Vimercate, trattativa Bames-SemUltimo appello per un accordo

Vimercate – Due ore di sciopero, suddivise tra martedì e giovedì, per protestare contro gli scenari disegnati da Bames-Sem per i lavoratori del sito ex Celestica negli incontri di lunedì in Assolombarda e mercoledì in agenzia regionale. L’incontro è aggiornato al 23 febbraio, «e lì si uscirà dalla trattativa in un modo o nell’altro, che sia intesa oppure no» ha detto Gigi Redaelli , segretario generale Fim Cisl Brianza.

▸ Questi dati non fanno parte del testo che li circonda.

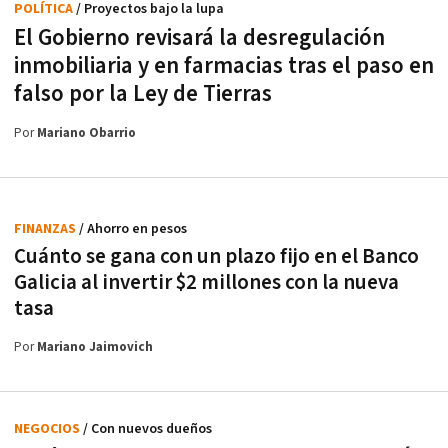
POLÍTICA
/ Proyectos bajo la lupa
El Gobierno revisará la desregulación
inmobiliaria y en farmacias tras el paso en
falso por la Ley de Tierras
Por
Mariano Obarrio
FINANZAS
/ Ahorro en pesos
Cuánto se gana con un plazo fijo en el Banco
Galicia al invertir $2 millones con la nueva
tasa
Por
Mariano Jaimovich
NEGOCIOS
/ Con nuevos dueños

Se a preoccupare i sindacati e i dipendenti continua a essere la salita di una reindustrializzazione ancora di là da venire, resa più scivolosa dalla crisi dell’ultimo anno, l’attenzione ora però è puntata sull’immediato, visto che ci sia avvia alla quarta procedura di cassa integrazione straordinaria in tre anni, senza soluzione di continuità con quella che andrà a esaurirsi il 22 febbraio.

Sul tavolo stanno da una parte l’esubero strutturale di 300 lavoratori sulla totalità di 650, a partire da fine marzo, quando si esauriranno del tutto le commesse di Telit, partner commerciale di Bames, e dall’altra la decisione dell’azienda di procedere con la mobilità, tramite prepensionamento, per cento persone, e con l’apertura di un altro anno di cassa straordinaria per gli altri duecento, rinnovabile nel 2011. Nel frattempo l’attivazione di progetti innovativi, come wi-max e spin, dovrebbero consentire il graduale reintegro di tutte le unità in reparto.

«Puntiamo anche noi a raggiungere un accordo sulla cassa integrazione, perché in questo momento è indispensabile garantire questo ammortizzatore sociale, poi si potrà discutere di piani industriali e di una strategia che porti altri soggetti in questo sito. Ma le condizioni poste dall’azienda per la gestione di questa cassa sono inaccettabili perché c’è un grande problema di reddito dei lavoratori», ha detto Redaelli riferendosi alla proposta emersa mercoledì. Cento uscite in mobilità tramite prepensionamenti; poi la cassa, senza rotazione, con un centinaio di persone che lavoreranno un mese e saranno a casa a zero ore per gli altri undici e un altro centinaio che lavorerà due mesi e starà lontano dal reparto per gli altri dieci.

«È un’ipotesi che non sta in piedi –ha aggiunto il segretario- Abbiamo detto e ribadito all’azienda che così non va bene. Intendiamo giungere a un’intesa che non può però pesare come un capestro, ponendo una grave questione di reddito per i lavoratori coinvolti dalla procedura. C’è poi il tema, altrettanto importante, su chi sarebbero le persone che dovrebbero andare in cassa e in base a quale criterio. Perché il rischio è che, come già accaduto, l’azienda penalizzi i lavoratori portatori di disabilità e gli inserimenti obbligatori».